The most pressing is accountability. Now, most delegates are mandated by meetings based on out-of-date districts. In mine, I’ve never known these meetings happen in the last five years! Under the Exec proposals, they may be even less likely to happen as regions cover wider areas. In any case, head office gives papers to delegates saying that regional mandating meetings have no status and they do not have to follow their orders!
Another issue is fair representation. RMT has around 75,000 members - not too long ago, this had fallen to 55,000. The formula for calculating delegate numbers stayed the same, with less than 70 AGM delegates. Any democratic body must have a sliding scale of delegates based on the number of electors.
We need our AGM to be bigger and more diverse. 70 delegates is small compared to other unions’ annual conferences, and can not reflect the differences in both views and backgrounds of RMT members. More delegates would mean more debate.
Solutions?
There should be one AGM delegate per so many members, say one per 500.

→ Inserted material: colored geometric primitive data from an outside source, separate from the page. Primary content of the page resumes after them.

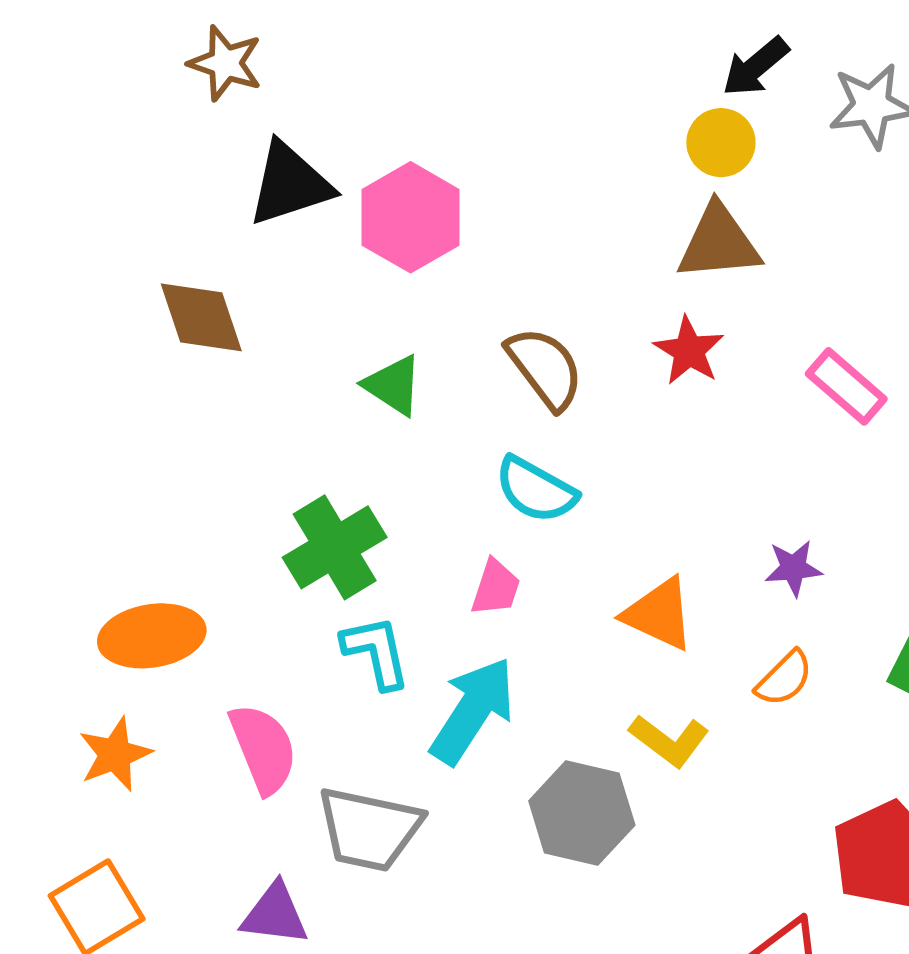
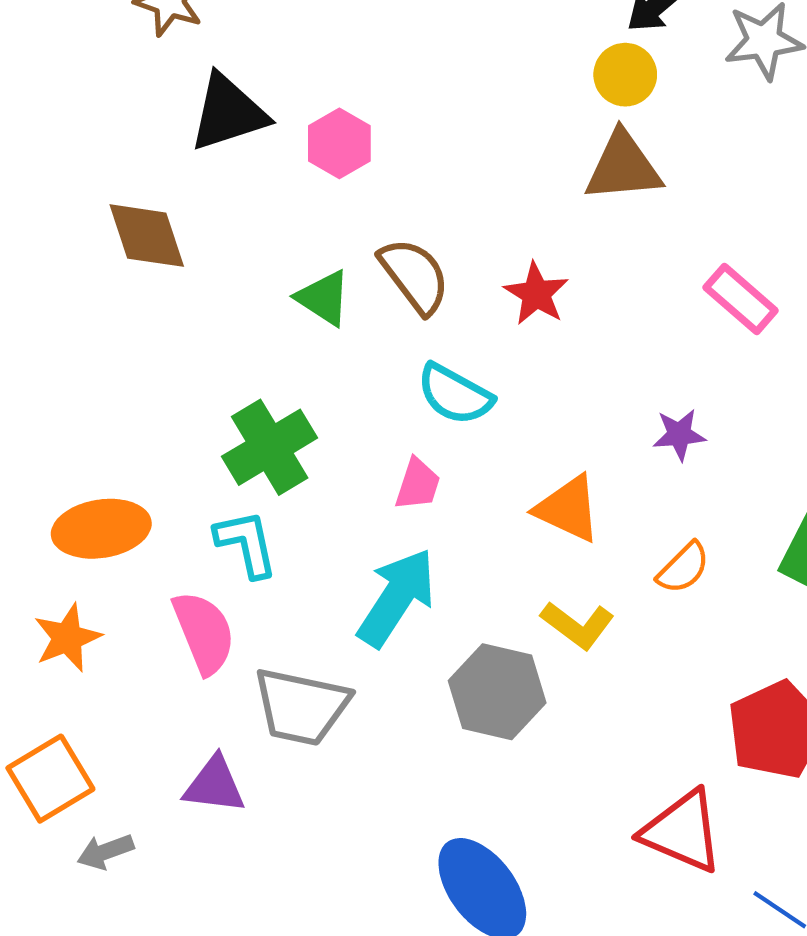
pink hexagon: (411, 217) -> (339, 143), size x0.7
red star: (689, 351) -> (536, 294), moved
brown semicircle: (545, 368) -> (415, 276), moved
purple star: (793, 568) -> (679, 435), moved
cyan L-shape: (376, 652) -> (246, 544), moved

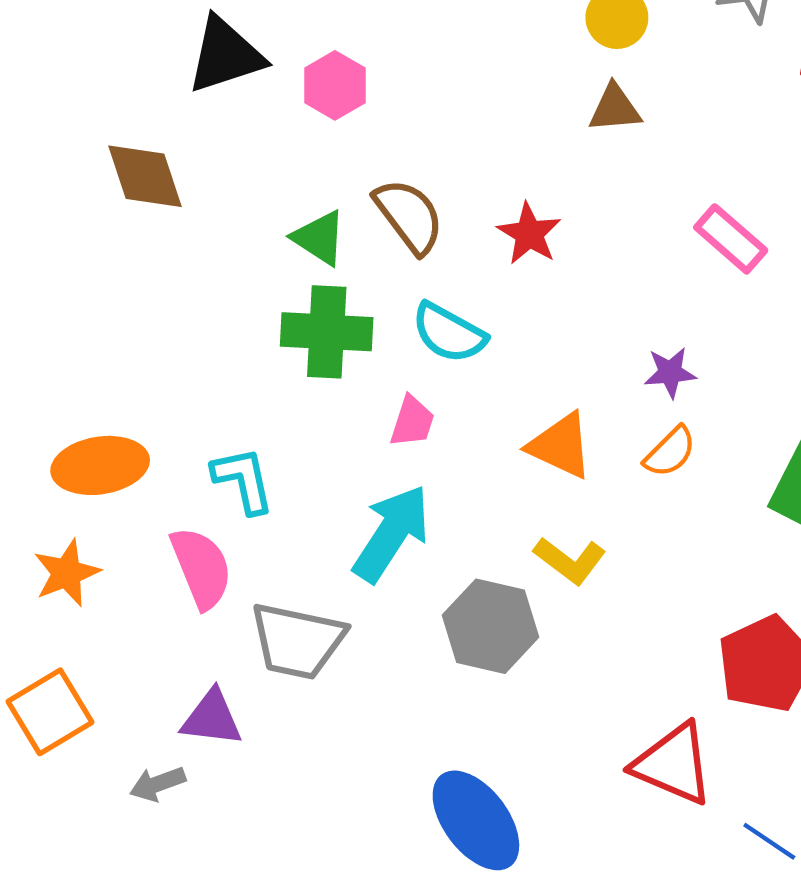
brown triangle: (623, 167) -> (615, 108), size x0.7
green cross: (270, 447) -> (327, 332), moved, turned 34
orange semicircle: (683, 568) -> (670, 452), moved
gray arrow: (105, 852) -> (158, 784), moved

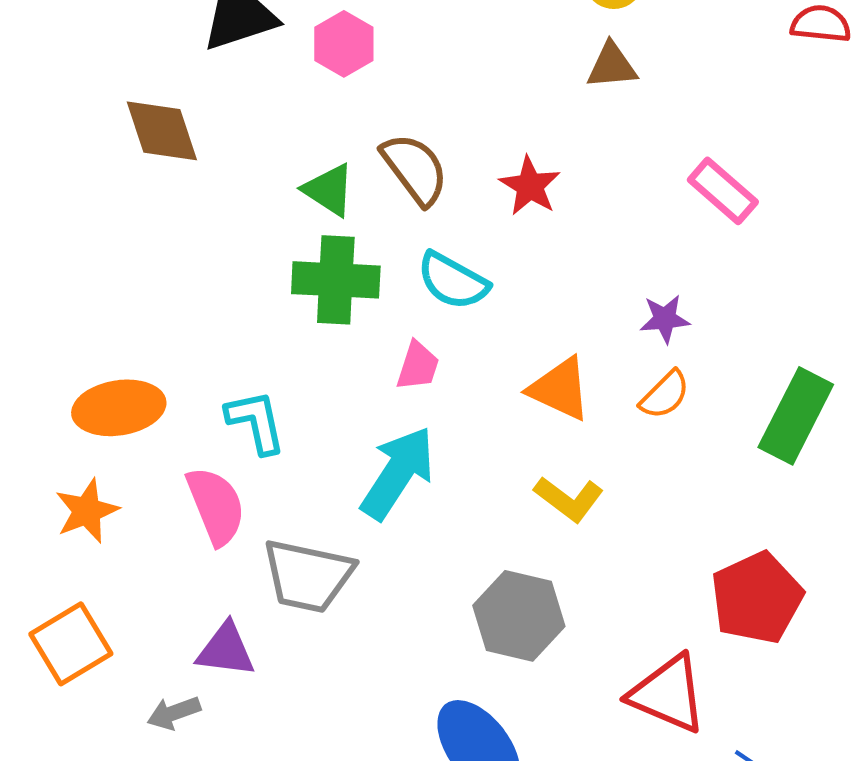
gray hexagon: (491, 626) -> (519, 616), moved

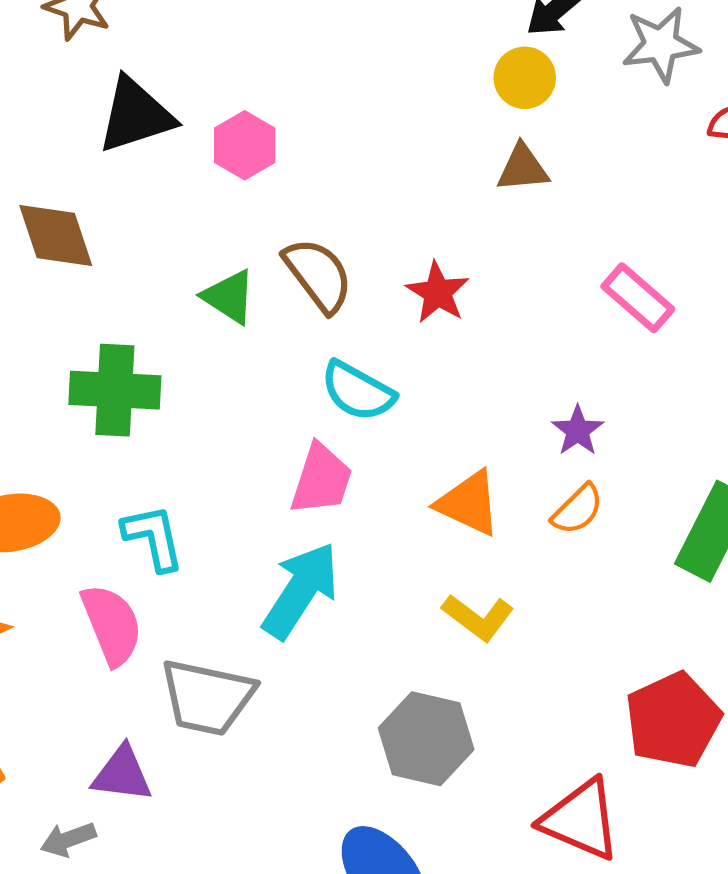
green cross: (336, 280) -> (115, 390), moved
purple star: (665, 319) -> (578, 431), turned -30
pink trapezoid: (418, 366) -> (321, 479), size x1.4

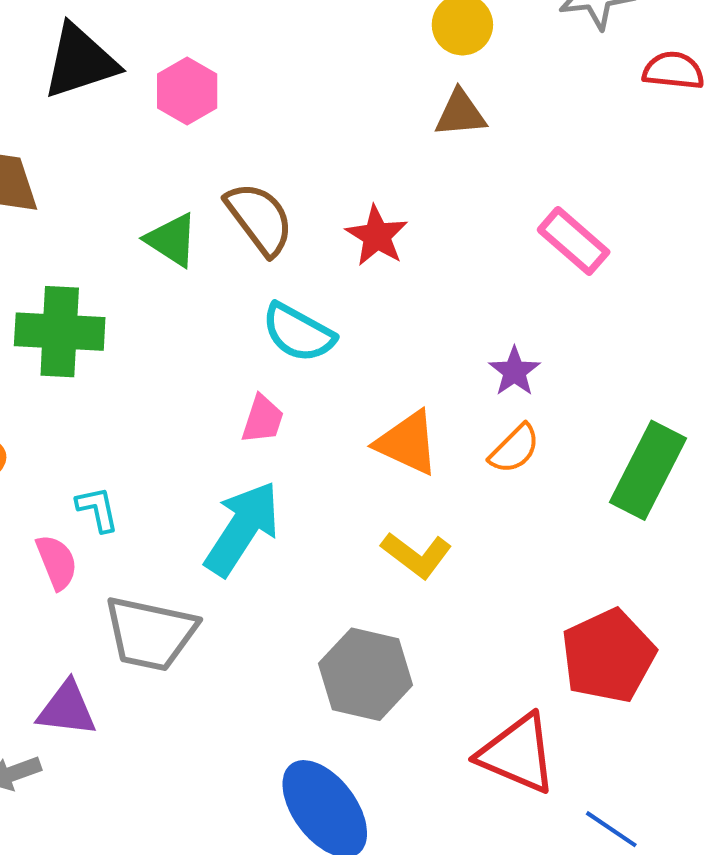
pink trapezoid: (321, 479) -> (263, 419), size x0.7
cyan L-shape: (153, 537) -> (97, 509), moved, size x0.7
pink semicircle: (112, 625) -> (57, 562), size x0.7

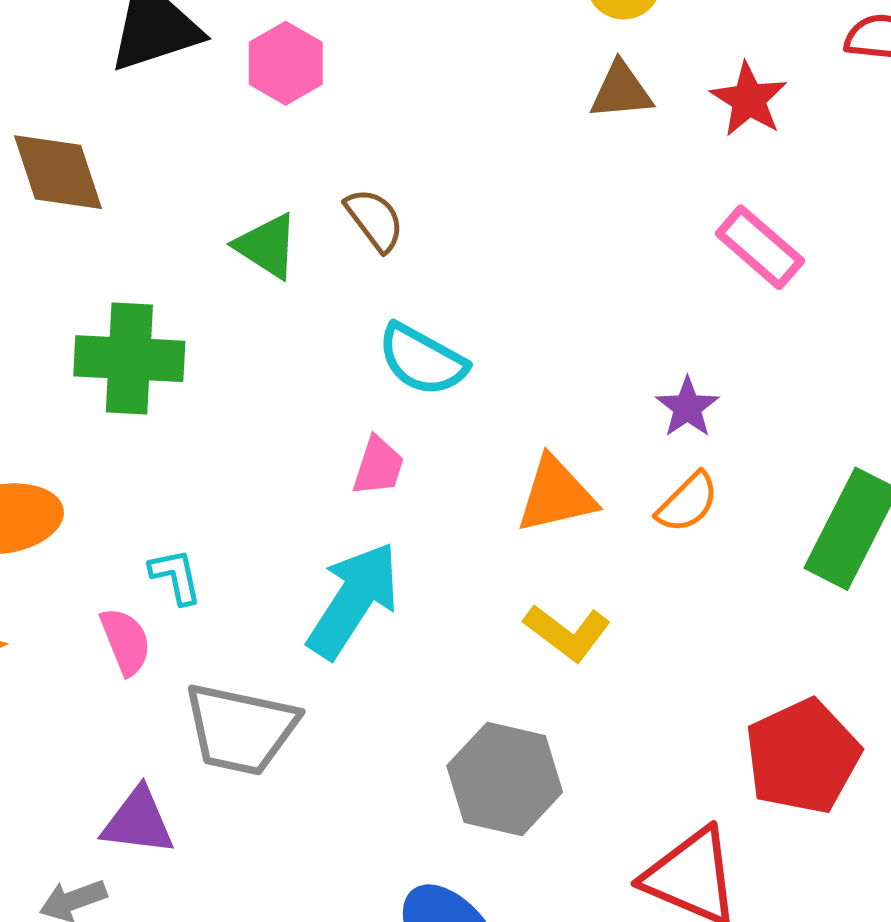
brown semicircle: (260, 218) -> (375, 220), size x0.7
red star: (377, 236) -> (749, 100), moved
orange triangle: (407, 443) -> (556, 495), turned -38

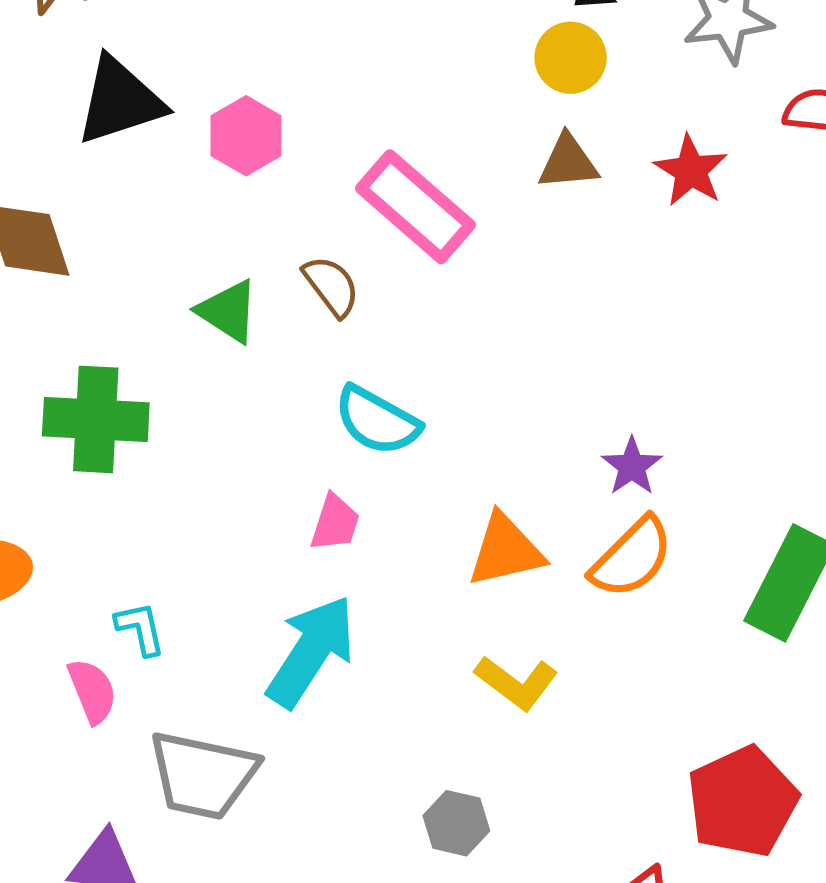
pink rectangle: (760, 247) -> (416, 207), moved, size x1.4
orange semicircle: (687, 502) -> (632, 558), size x1.4
gray hexagon: (505, 779) -> (456, 823), size x0.6

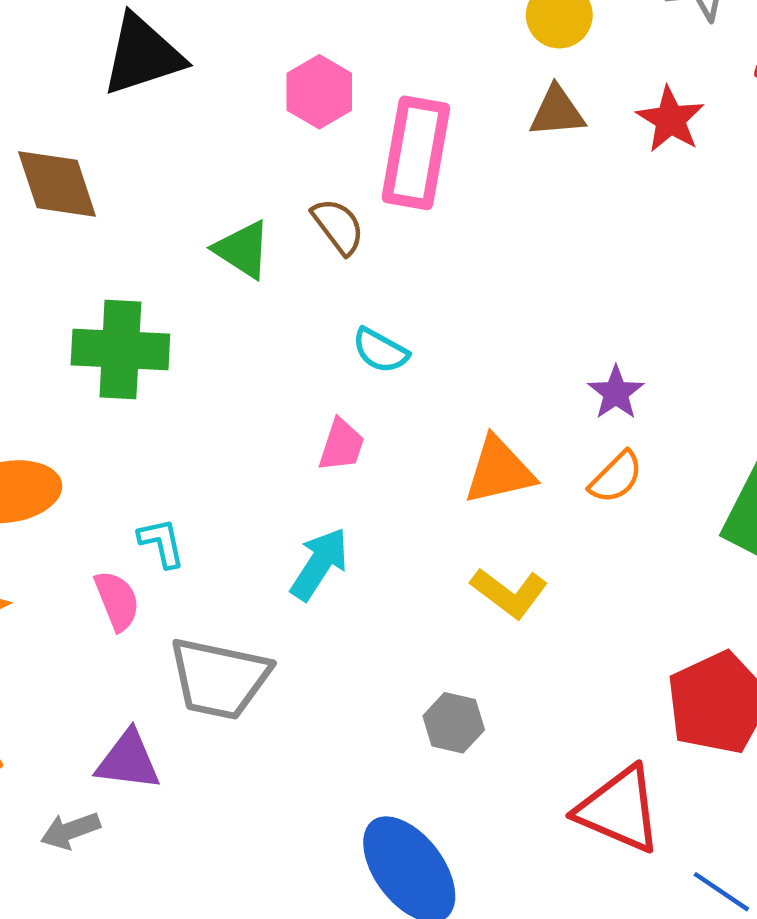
pink hexagon: (246, 136) -> (319, 92), moved
pink rectangle: (416, 207) -> (416, 153), turned 59
cyan semicircle: (377, 421) -> (380, 351), size x0.7
orange semicircle: (632, 558) -> (616, 477), size x0.7
cyan arrow: (311, 651) -> (319, 564), size x0.7

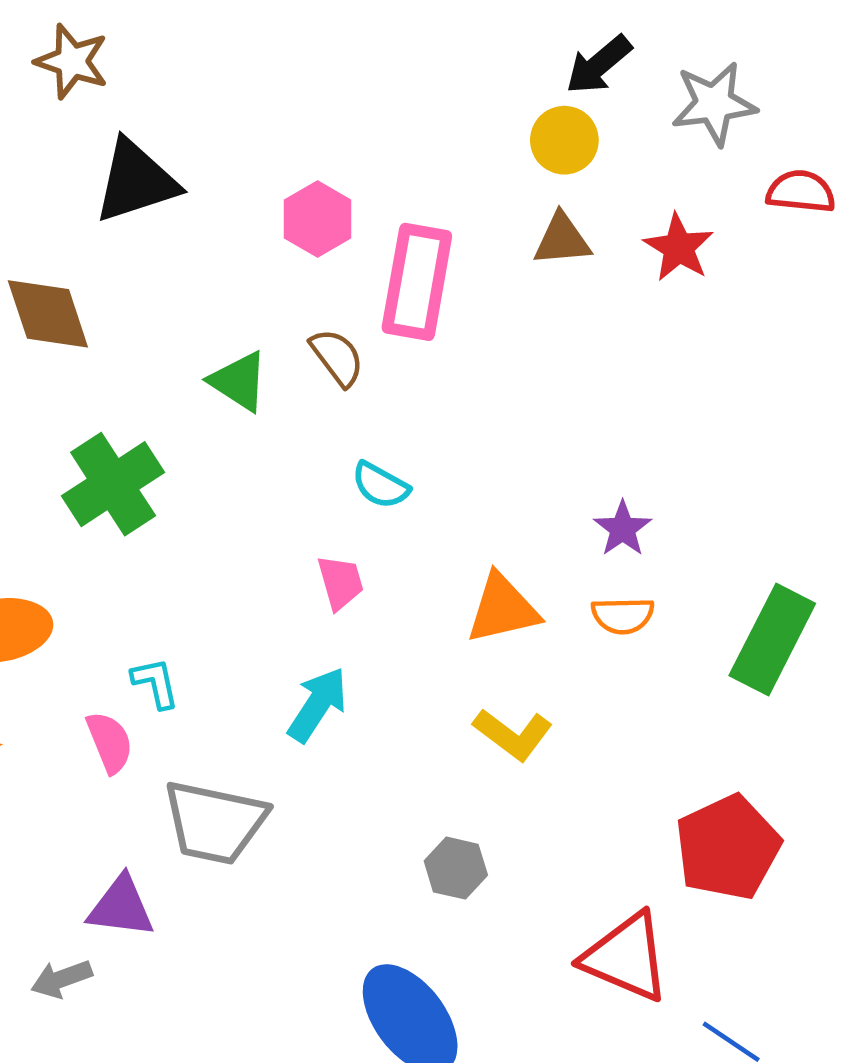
green cross: (120, 349) -> (113, 484), turned -36
pink trapezoid: (341, 445) -> (340, 582), turned -34
orange semicircle: (616, 477) -> (623, 616), turned 44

The closer the delegate is to the members, the more accountable s/he can be. We need a direct line of democracy from the member to the AGM. If you want to make (or change) union policy, the process should be clear: write a resolution, take it to your branch, get it passed, then your branch delegate proposes it to the AGM. It should be as simple as that.

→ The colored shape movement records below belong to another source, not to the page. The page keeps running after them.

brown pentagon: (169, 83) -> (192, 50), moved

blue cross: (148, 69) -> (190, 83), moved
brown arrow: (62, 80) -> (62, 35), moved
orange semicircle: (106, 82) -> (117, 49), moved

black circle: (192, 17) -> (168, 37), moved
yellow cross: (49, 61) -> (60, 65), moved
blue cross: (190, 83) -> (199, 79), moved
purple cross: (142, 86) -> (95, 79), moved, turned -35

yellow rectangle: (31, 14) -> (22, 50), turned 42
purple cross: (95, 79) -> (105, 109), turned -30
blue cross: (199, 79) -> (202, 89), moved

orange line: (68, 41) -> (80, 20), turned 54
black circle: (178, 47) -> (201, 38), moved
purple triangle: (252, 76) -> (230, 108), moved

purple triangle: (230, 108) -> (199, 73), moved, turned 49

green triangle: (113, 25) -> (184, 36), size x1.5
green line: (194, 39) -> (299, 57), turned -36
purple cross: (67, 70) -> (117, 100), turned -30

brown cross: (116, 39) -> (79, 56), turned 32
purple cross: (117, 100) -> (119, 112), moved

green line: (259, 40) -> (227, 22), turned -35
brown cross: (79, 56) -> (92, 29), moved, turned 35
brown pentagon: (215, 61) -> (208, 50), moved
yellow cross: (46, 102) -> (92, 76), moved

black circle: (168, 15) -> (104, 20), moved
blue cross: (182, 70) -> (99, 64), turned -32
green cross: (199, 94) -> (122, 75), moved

This would be more democratic since more members attend branch meetings than regional councils and many branches meet more often than regional councils do.
A delegate per branch might be ideal, but the size and duration of the AGM limits this. A fair compromise: each region to have a number of delegates based on the 500-member rule. Any branch with more than 500 members would be entitled to a delegate. Smaller branches in the region would be ‘pooled’ and share a delegate, maybe rotated between them; if these branches together have more than 1000 members, they would have two delegates. Any other delegates in the region’s allocation would be allocated to branches having more than 1000 members.
Under these proposals, RMT would have a larger AGM, more accountable, democratic, representative and diverse, more likely to include women and ethnic minorities. It would be an AGM that union members could be more involved in and could be proud of. It would be a big change, but we should not be afraid of change.